Take Two setzt mit seinen Entwicklungen auf Qualität statt Quantität. Indirekt schütteln die Leute von dem Publisher damit über die Veröffentlichungspolitik von Wettbewerber Activision den Kopf.

"Ich glaube 'gut' ist das neue 'schlecht'...Spiele müssen einfach großartig sein", erklärt Strauss Zelnik, Chef von Take Two in Hinblick auf Spieletests. Aus diesem Grund veröffentlicht Take Two auch nicht jährlich Fortsetzungen ihrer großen Serien wie BioShock, Grand Theft Auto oder auch Red Dead. Ein Gegenbeispiel dafür sind Titel von Activision, wie beispielsweise Guitar Hero oder auch Call of Duty.

Durch Take Twos Strategie haben die Entwickler eher Zeit eine wirklich gute Qualität abzuliefern. "Unsere Fähigkeit immer wieder sehr gute Bewertungen zu ernten ist ein großer Vorteil im harten Wettbewerb. Wir bekommen gute Verkaufszahlen, reduzieren Risiken und fahren Profite ein", so Zelnik. Dass diese Behauptung auch stimmt, beweist die Seite Metacritic. Die international zusammengefassten Spieletests auf der Seite zeigen auf, dass Take Two die beste Durchschnittsnote 2010 abgesahnt hat.
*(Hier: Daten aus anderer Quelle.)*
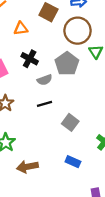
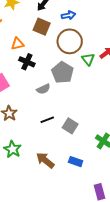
black cross: (30, 59) -> (27, 62), moved
black line: (45, 104) -> (47, 120), moved
brown arrow: (27, 167) -> (45, 160), moved, turned 54

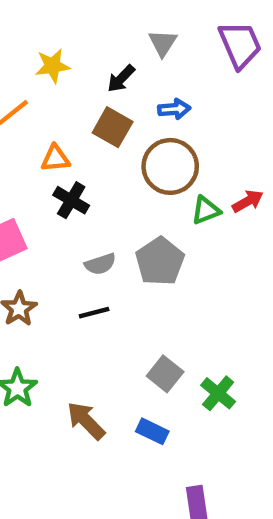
green triangle: (88, 59) -> (206, 210), turned 40
gray pentagon: (62, 72) -> (160, 261), moved
black line: (47, 120) -> (94, 313), moved
gray square: (70, 126) -> (165, 374), moved

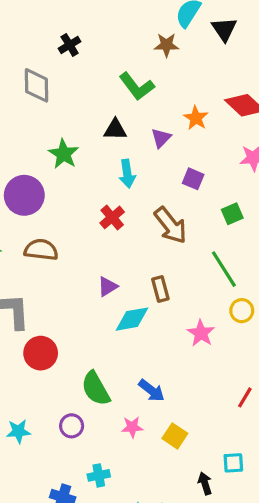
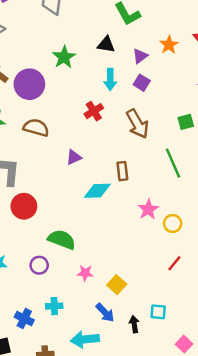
purple square: (193, 179) -> (142, 83), moved
purple triangle: (108, 287) -> (74, 157), moved
yellow circle: (242, 311) -> (173, 223), moved
green semicircle: (96, 389) -> (62, 240), turned 132
blue arrow: (152, 391) -> (105, 313), moved

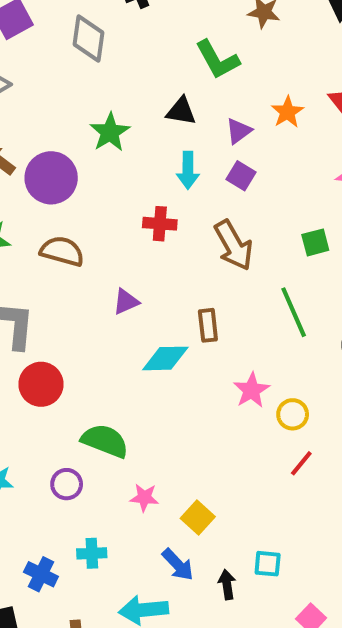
red cross: (94, 111) -> (160, 224), turned 36
red line: (174, 263) -> (301, 463), moved

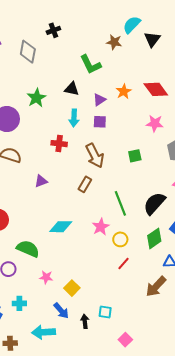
purple square: (241, 176) -> (100, 122), turned -32
green line: (294, 312) -> (120, 203), moved
brown rectangle: (208, 325) -> (85, 184), moved, turned 35
cyan diamond: (165, 358) -> (61, 227), moved

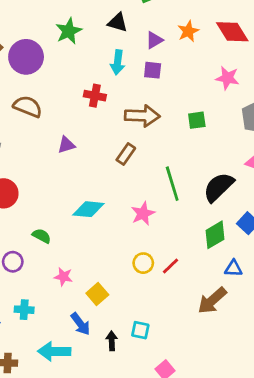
brown arrow: (95, 156) -> (142, 116), turned -65
yellow circle: (120, 239) -> (143, 263), moved
green semicircle: (28, 249) -> (42, 236), size x0.6

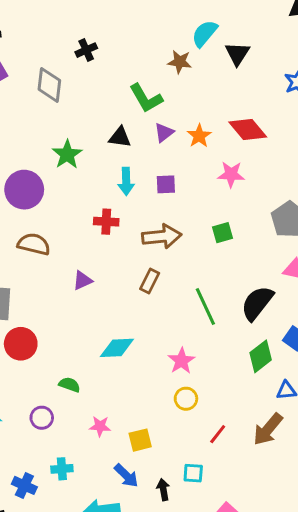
purple triangle: (154, 40) -> (164, 133), moved
pink star: (227, 78) -> (231, 174), moved
pink star: (143, 214) -> (181, 361), moved
red line: (170, 266) -> (218, 434), moved
yellow square: (97, 294) -> (140, 440), turned 35

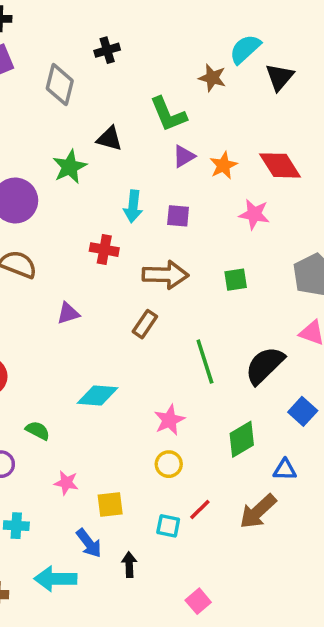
black triangle: (120, 137) -> (109, 139), moved
green diamond: (261, 356) -> (242, 439), moved
cyan square: (193, 473) -> (168, 526), moved

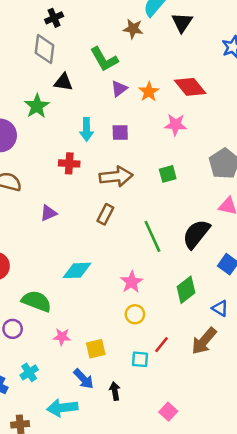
gray diamond: (60, 85) -> (44, 49), moved
green semicircle: (38, 431) -> (36, 301), size x1.6
blue triangle: (285, 470) -> (220, 308), turned 36
cyan cross: (16, 526) -> (29, 372), turned -30

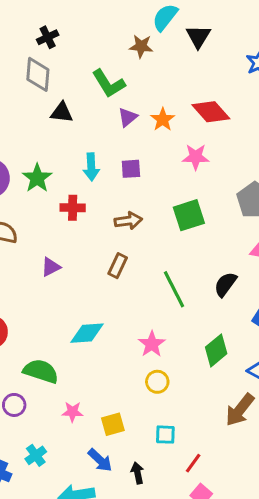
green star: (37, 106) -> (37, 178), moved
green square: (168, 174) -> (189, 215), size x1.5
brown arrow: (116, 177) -> (128, 221), size x0.7
black semicircle: (196, 234) -> (225, 284), size x0.7
red line: (162, 345) -> (193, 463), moved

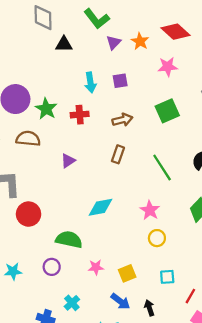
green star: (37, 178) -> (46, 109), moved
Auch unsere Testberichte beweisen, dass Take Two öfter mit vorn dabei ist. Finanziell zahlt sich das aus. Im letzten Quartal 2010 hat das Unternehmen einen Gewinn von mehr als 40 Millionen Dollar eingefahren - eine Steigerung von knapp 10 Prozent im Vergleich zum Vorjahr.